Yet, any semblance of meritocracy falls apart with the colossal (over) promotion of Mohammed bin Salman to defense minister, to head of the Economic and Development Affairs Council, chairman of Saudi Aramco’s Supreme Council and now to third-in-line to the throne. For a young man with negligible experience in these (or any other senior) roles, it is difficult to see how it could possibly be interpreted as meritocratic in nature – though his promotion may be an attempt to reflect Saudi Arabia’s youth with60 percent of the population being under 21 years of age.
What about the rules? The key institutional innovation here was the 2006 creation of a 35-member Allegiance Council to agree upon and ratify succession decisions for future monarchs. In March 2014, King Abdullah used the council to rubber-stamp Muqrin as third-in-line to the throne and the statement from the Royal Court declared that this order “shall not be amended or replaced by any means or by whomsoever.” Abdullah seemingly tried to lock in Muqrin as crown prince because Muqrin, lacking a suitable heir, would likely have nominated one of Abdullah’s sons as his crown prince, thus avoiding the taboo of nominating one’s own son.
But this potential move was checkmated and the “irreversible” decree was easily dismissed. With Salman reversing Abdullah’s edict and undercutting the Allegiance Council’s initial decision, unseating a crown prince suddenly looks curiously straightforward. The council, then, appears to function more as a public relations approval body, with the real politics being done behind the scenes. A scenario where there is genuine disagreement in the council is possible to foresee, but would most likely be overcome firstly by closed-door politics or secondly by being bypassed by royal decree.
Rules, decrees, taboos and notional Allegiance Council mandates are there, it turns out, to be broken. Similarly, issues of age and seniority can be easily brushed aside in the short term at least. A certain acknowledgement of the importance of meritocracy, mostly around the edges, is seen as desirable – perhaps a counterweight, even – to naked nepotism at the heart of the issue. The importance of the small Sudairi clique is at best a useful term to group together a subset of the Saud family who continue to play the game of family politics effectively thus far. But its unity should not necessarily be taken for granted.

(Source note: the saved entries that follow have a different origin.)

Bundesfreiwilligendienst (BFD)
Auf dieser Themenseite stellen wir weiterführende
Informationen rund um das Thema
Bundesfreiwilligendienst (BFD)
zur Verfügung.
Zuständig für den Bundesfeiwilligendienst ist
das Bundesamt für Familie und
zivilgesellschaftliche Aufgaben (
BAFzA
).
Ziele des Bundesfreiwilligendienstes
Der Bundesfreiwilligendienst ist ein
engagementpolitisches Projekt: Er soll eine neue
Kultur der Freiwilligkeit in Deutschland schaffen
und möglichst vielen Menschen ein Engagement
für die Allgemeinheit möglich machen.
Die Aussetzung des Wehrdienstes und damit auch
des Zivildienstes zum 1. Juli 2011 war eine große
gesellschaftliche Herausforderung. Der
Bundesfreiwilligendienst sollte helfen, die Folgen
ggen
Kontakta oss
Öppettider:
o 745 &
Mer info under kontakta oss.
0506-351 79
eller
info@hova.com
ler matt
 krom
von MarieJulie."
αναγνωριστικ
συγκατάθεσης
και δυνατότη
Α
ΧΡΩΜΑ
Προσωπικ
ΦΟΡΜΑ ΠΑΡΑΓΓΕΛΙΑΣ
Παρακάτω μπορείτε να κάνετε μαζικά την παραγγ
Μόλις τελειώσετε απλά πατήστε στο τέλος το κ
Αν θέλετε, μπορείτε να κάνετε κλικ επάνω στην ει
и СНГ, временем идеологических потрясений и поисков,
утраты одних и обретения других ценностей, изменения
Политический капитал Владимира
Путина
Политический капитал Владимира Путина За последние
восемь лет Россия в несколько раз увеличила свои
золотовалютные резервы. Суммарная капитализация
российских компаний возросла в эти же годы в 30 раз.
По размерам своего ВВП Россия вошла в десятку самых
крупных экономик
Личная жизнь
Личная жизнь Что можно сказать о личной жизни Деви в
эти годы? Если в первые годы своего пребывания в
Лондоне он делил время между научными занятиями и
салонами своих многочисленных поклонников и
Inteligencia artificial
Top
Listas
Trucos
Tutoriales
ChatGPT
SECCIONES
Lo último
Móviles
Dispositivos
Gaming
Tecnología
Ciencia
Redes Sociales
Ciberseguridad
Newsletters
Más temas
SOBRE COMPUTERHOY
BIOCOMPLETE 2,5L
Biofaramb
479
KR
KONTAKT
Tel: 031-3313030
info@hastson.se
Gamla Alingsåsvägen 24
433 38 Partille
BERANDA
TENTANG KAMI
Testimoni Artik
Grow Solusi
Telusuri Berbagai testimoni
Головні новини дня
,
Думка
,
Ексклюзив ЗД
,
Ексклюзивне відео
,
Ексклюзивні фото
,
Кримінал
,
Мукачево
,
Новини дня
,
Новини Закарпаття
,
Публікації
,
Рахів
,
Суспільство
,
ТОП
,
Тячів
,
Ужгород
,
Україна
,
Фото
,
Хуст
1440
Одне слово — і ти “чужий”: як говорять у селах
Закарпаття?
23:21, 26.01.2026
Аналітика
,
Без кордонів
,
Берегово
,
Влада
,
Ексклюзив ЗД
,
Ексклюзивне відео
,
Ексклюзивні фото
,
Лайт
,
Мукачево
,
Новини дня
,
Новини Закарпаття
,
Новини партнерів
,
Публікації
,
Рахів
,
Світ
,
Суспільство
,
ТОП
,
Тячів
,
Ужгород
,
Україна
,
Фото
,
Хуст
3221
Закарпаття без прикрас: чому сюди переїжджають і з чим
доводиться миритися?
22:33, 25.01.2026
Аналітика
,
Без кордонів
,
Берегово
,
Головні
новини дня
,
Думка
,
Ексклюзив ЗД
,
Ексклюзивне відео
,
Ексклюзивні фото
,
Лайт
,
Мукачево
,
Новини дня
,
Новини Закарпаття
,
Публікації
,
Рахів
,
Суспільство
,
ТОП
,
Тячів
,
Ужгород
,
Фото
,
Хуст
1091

While ousting Muqrin was a coup for the Sudairis, it was, perhaps first and foremost, a coup for Salman himself – but with unpredictable results. This proves a salient reminder for scholars as to the ultimately changeable nature of domestic politics in Saudi Arabia and the Gulf – and the seemingly unrestricted power that leaders can exert. The promotion of Mohammed bin Salman to deputy crown prince has removed seniority as a decisive factor in Saudi politics in the short-term at least, though Gause et al’s emphasis on the importance of seniority may be an issue that returns in the future. But in the meantime, Salman has increased the players in the game. The zero-sum promotion of a prince inevitably leaves those not selected disgruntled and widens the field with a whole new age bracket of the royal family realizing that they too – all of a sudden – have a legitimate claim on a senior role. Salman’s flouting of tradition provides such princes with extra ammunition in plotting their bids for power. The ultimate test will come when Salman, a 79-year old with significant health problems, shuffles off this mortal coil. Saudi history is not kind to sons of kings who pass away, and with Salman’s precedent-setting unpicking his predecessor’s decree and his bypassing of the Allegiance Council, Mohammed bin Salman in particular is eminently removable.